Sous Chef

Position Purpose
Responsible for assisting in the direction and administration of the planning, preparation, production and control of all culinary operations in the hotel’s continuing effort to deliver outstanding guest service and financial profitability.
Job Functions

  • Assist the Executive Chef in creating and implementing menu selections for special banquet themes and events based on current food trends and regional tastes in partnership with the Executive Chef and Director of Food and Beverage, as needed
  • Assist the Executive Chef in the direction and oversight of all culinary operations, to include, but not limited to, preparation and production of all hotel meals, food quality and presentation, compliance with all safety and sanitation standards and regulation, team member productivity and performance, implementation of policies and procedures, cost controls and overall profitability
  • Check on all kitchen equipment in your area that has to be fixed and report it to the Executive Chef on a daily basis. Assure proper cleanliness and sanitation of kitchen and food storage areas and equipment in all such areas, according to the USPH regulations.Ensure compliance with federal, state, local and company health, safety, sanitation and alcohol awareness standard
  • Monitor and develop team member performance to include, but not limited to, providing supervision, conducting counseling and assisting with evaluations, training, scheduling and assigning work and delivering recognition and reward
  • Coordinate and monitor training programs and ensure their implementation
  • Foster environment of on-going learning of cooking standards and technique
  • Generate, fill and monitor daily supply requisition forms
  • Responsible for employee compliance with hotel policies and procedures. Initiate disciplinary action when appropriate
  • Attend division and department meetings and conduct monthly departmental meetings
  • Control overtime and proper time management procedures (work within the set budget).
  • Assist the Executive Chef by interacting with guests and clients to monitor and assess satisfaction trends, evaluate and address issues and make improvements accordingly. Interact in courteous and professional manner with guests and hotel staff with whom employee comes into contact.
  • Assist with related duties and special projects as requested.Attending training sessions set out by the Westin Resort to ensure continued personal development.

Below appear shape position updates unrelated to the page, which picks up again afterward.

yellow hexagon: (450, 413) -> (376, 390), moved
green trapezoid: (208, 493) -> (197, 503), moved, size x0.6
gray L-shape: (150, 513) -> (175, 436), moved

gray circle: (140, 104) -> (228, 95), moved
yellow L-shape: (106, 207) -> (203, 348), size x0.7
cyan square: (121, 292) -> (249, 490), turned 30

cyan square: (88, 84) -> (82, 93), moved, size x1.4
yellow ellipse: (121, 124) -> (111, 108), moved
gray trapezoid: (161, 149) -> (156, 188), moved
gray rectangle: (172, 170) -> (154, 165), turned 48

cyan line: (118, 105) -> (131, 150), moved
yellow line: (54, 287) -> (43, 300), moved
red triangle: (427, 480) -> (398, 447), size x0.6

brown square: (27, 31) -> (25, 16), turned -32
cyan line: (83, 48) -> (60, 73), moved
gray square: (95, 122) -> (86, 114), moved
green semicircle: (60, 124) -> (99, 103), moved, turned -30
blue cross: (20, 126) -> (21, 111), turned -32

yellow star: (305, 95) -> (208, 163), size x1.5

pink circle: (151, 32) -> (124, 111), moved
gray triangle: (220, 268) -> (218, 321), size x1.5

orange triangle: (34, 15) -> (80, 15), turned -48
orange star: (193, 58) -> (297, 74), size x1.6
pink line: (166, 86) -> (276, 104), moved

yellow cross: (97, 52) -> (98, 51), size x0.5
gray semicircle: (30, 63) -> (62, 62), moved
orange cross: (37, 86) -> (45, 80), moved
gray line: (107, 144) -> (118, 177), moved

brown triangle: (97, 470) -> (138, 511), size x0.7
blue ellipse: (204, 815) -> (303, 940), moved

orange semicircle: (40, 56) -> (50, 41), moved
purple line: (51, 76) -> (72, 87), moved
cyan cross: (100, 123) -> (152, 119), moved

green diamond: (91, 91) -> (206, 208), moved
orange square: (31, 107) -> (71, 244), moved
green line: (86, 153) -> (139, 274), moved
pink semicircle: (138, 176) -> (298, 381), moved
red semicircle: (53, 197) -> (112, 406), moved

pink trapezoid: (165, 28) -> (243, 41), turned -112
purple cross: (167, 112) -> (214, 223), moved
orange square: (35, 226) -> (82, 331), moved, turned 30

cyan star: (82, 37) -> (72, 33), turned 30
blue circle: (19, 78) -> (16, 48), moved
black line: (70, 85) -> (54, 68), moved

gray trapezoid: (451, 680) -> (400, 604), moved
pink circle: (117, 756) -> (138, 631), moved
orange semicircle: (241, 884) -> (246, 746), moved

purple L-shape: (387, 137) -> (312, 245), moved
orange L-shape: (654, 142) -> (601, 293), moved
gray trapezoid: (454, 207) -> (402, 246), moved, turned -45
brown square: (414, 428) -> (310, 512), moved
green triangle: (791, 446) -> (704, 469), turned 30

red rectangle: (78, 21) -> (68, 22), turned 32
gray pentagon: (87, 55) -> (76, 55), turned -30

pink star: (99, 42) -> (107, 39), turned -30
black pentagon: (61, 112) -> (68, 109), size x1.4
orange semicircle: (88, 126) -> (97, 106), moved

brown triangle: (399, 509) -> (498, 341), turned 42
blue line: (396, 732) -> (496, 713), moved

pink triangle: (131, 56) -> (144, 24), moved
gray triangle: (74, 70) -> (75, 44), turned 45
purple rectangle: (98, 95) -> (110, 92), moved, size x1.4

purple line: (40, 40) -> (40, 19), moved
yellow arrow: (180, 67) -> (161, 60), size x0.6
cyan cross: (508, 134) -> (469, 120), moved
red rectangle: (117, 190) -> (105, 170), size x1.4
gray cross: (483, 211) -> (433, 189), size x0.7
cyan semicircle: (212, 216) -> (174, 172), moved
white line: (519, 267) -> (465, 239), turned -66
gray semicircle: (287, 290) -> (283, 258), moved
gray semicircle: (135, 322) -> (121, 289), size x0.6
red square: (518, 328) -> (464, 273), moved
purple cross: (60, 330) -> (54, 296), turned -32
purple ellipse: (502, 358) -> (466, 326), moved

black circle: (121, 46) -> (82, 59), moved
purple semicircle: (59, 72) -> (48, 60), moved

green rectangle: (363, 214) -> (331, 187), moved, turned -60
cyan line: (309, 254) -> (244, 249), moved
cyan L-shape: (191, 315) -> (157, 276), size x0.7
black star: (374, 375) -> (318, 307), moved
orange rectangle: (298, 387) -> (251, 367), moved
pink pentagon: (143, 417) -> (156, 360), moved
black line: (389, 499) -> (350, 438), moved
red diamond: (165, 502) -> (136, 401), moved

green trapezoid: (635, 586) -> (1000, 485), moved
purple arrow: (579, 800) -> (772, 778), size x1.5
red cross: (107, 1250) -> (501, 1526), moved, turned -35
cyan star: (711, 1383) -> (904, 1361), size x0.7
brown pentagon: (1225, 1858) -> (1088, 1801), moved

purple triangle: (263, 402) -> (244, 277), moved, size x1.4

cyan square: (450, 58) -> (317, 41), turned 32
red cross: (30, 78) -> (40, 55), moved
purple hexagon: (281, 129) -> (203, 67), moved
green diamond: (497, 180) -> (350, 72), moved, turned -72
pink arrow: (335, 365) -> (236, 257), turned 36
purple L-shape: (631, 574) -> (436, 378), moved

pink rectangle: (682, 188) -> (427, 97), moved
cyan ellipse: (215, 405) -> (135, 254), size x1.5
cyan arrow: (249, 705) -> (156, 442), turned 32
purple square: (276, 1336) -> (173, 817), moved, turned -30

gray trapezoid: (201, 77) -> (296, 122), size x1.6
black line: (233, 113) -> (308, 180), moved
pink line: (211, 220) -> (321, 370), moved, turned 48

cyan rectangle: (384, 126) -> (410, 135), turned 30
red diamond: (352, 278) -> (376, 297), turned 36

Required Knowledge and Skills

  • Must have thorough knowledge of basic cooking methods.
  • Must have thorough knowledge of French: Classical, Contemporary and Modern cooking.
  • Must have the ability to apply creativity and originality to production of food items and presentation in accordance with needs.
  • Thorough knowledge of various aspects of cooking.
  • Thorough knowledge of and ability to produce cold food items including, but not limited to salads, pates, sauces, show pieces, chaud-froids, and mirror buffets.
  • Able to supervise and train newly hired staff.